Die Würfel sind gefallen. Das in der Frankfurter Gutleutstraße gelegene Roomers-Hotel ist die „Hotelimmobilie des Jahres 2010“. So entschied vergangene Woche der Immobilien-Branchentreff Hotelforum in München. Das Designhotel Roomers, ein bemerkenswertes Beispiel für die erfolgreiche Umnutzung eines ehemaligen Bürogebäudes, hatte unter den 40 internationalen Bewerbern die Nase vorn und stach Konkurrenten wie das Berliner Michelberger Hotel oder das Hotel Cupido am Playa de Palma auf Mallorca aus. Glückwünsche kamen auch von Wirtschaftsdezernent Markus Frank, der in diesem Zusammenhang betonte: „Frankfurt verfügt über eine erstklassige Hotellandschaft.“

Zu diesem Ergebnis kommt auch das Magazin „Der Feinschmecker“ in seiner aktuellen Ausgabe. Im Ranking deutscher Städte mit den besten Hotelangeboten landet die Mainmetropole auf Platz 2, hinter Berlin und vor Hamburg. In der Kategorie „Bestes Budgethotel“ liegt das Frankfurter Goldman 25 Hours ganz vorn, in der Kategorie „Grandhotels“ findet sich der Nassauer Hof aus Wiesbaden auf dem zweiten Platz – zwar nicht Frankfurt aber ein Erfolg für die Region. Gut schneidet Frankfurt auch bei den Business-Hotels ab: Auf den Rängen 3 bis 5 landen das Hilton Frankfurt, das Intercontinental und das Sheraton Hotel & Towers. In jeder Kategorie standen 10 Hotels zur Bewertung.

Auch in Sachen Hotel-Immobilien hat Frankfurt/ RheinMain die Nase vorn!

Klare Worte in Sachen Frankfurter „Altstadt“

Dienstag, Oktober 12th, 2010

“Man kann nicht mit aller Gewalt irgendwelche Häuser auf den Markt bringen, die keiner bezahlt.”  Der Dom-Römer-Geschäftsführer Michael Guntersdorf spricht im aktuellen Journal Frankfurt ein klares Wort – gegen die historische Rekonstruktion des Areals.

Kluger Pragmatismus gegen Mickey-Mouse-Architektur.

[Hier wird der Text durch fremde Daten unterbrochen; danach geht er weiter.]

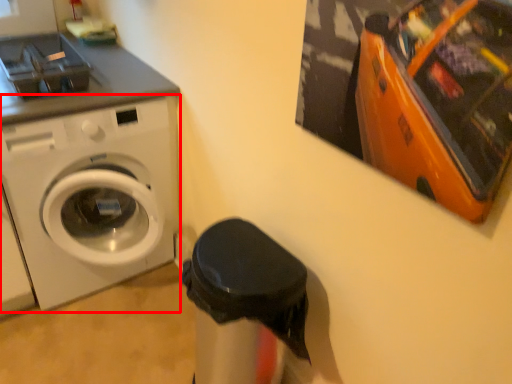 Question: Considering the relative positions of washing machine (annotated by the red box) and garbage in the image provided, where is washing machine (annotated by the red box) located with respect to the staircase?

Choices:
 (A) right
 (B) left

Answer: (B) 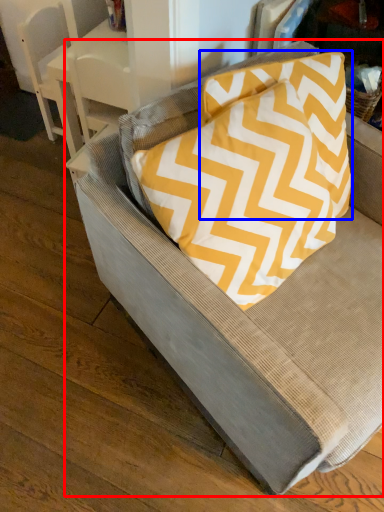 Question: Which object appears farthest to the camera in this image, chair (highlighted by a red box) or pillow (highlighted by a blue box)?

Choices:
 (A) chair
 (B) pillow

Answer: (B) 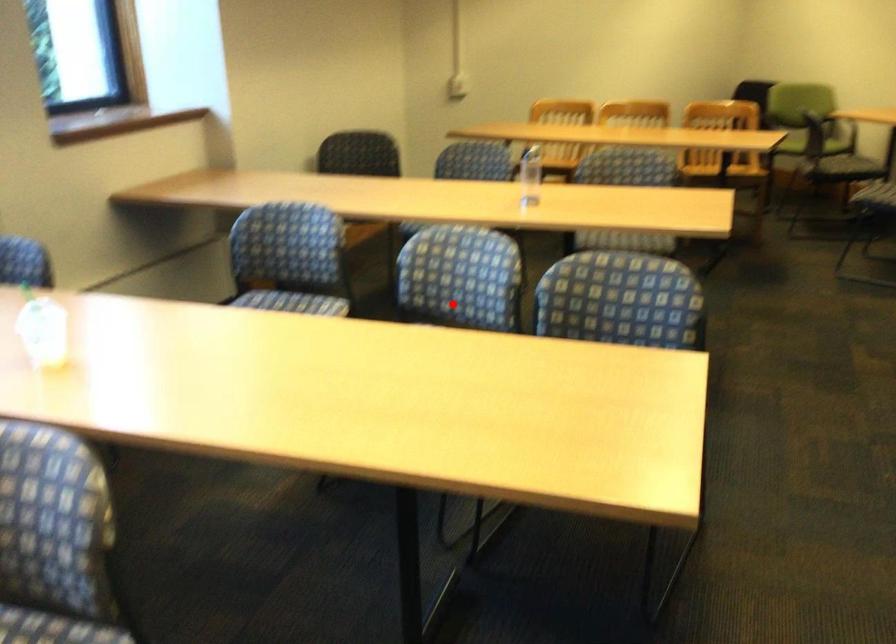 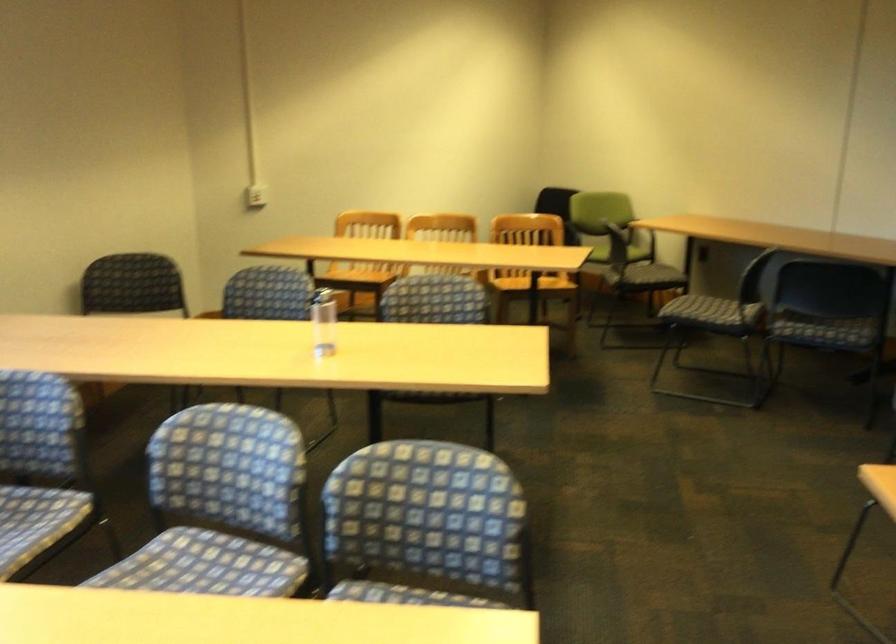 Question: I am providing you with two images of the same scene from different viewpoints. Given a red point in image1, look at the same physical point in image2. Is it:

Choices:
 (A) Closer to the viewpoint
 (B) Farther from the viewpoint

Answer: (A) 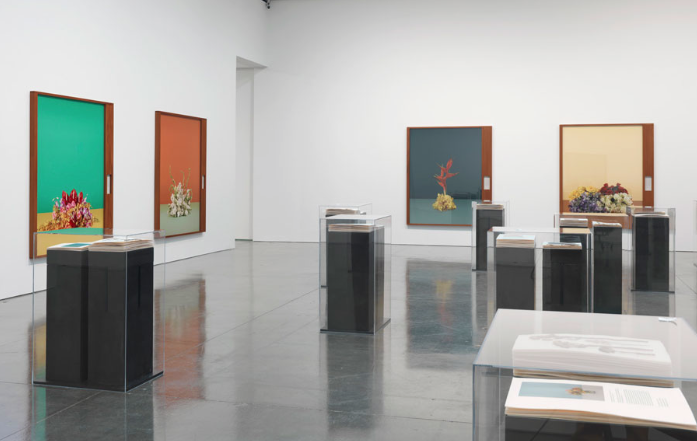 I want to click on book, so click(x=602, y=400). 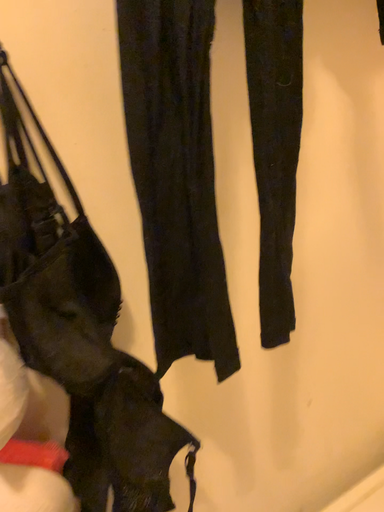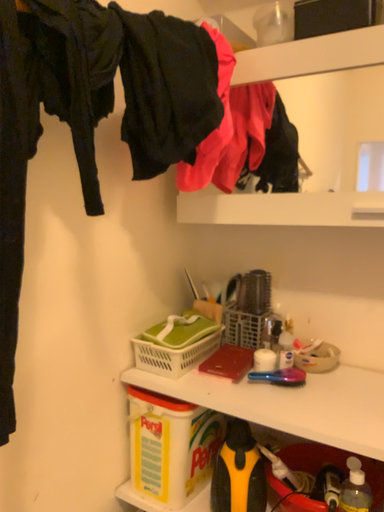 Question: How did the camera likely rotate when shooting the video?

Choices:
 (A) rotated upward
 (B) rotated downward

Answer: (A) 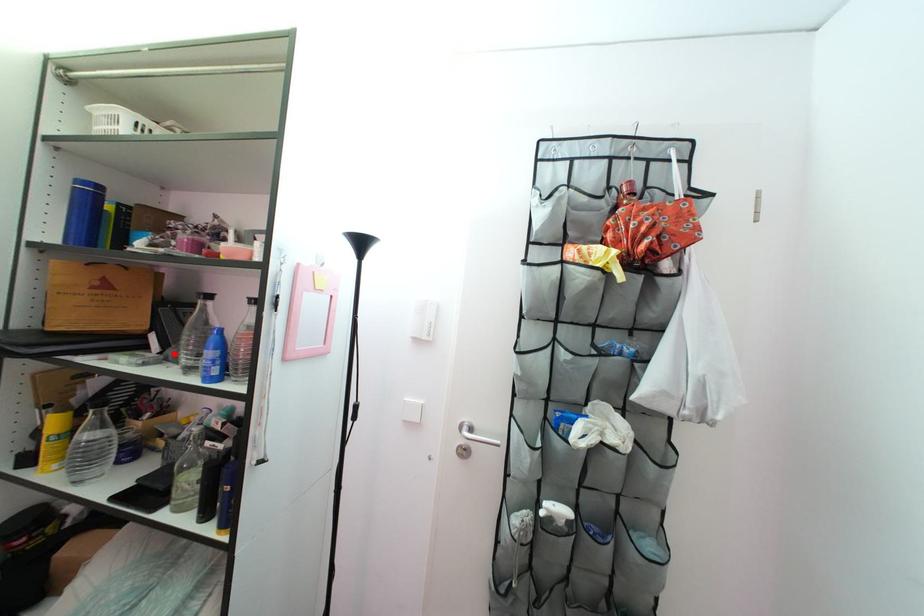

Dafür gibt’s ein Plus vom Immo-Skandal. Besser so: Anstatt die Vergangenheit zu kopieren, sollte durch aktuelle Impulse ein lebendiges Areal entstehen, das im Hier und Jetzt qualitativ hochwertigen urbanen Lebensraum bietet.

Zum Artikel im Journal Frankfurt:
http://www.journal-frankfurt.de/?src=journal_news_einzel&rubrik=10&id=10154

Frankfurter Bürger wehren sich und der Gewinner ist Ferdinand Kramer – Auch der 6. Immo-Skandal sorgt für Zündstoff

Dienstag, September 28th, 2010

12 Punkte gehen an Ferdinand Kramer, das stand nach der Diskussionsrunde des 6. Immo-Skandals, einer regelmäßig veranstalteten Networking- und Diskussionsrunde für Immobilien-Profis von ROESSLER PR im Frankfurter Satire-Theater Die Schmiere, fest. Hätte man unter den Teilnehmern der engagierten Diskussionsrunde am 22.9.2010 abgestimmt, wäre trotz einiger Gegenstimmen der klare Gewinner Ferdinand Kramer gewesen und damit auch das Votum zum Erhalt des Philosophicums, seines prägnanten Universitatsbaus in der Bockenheimer Gräfstraße.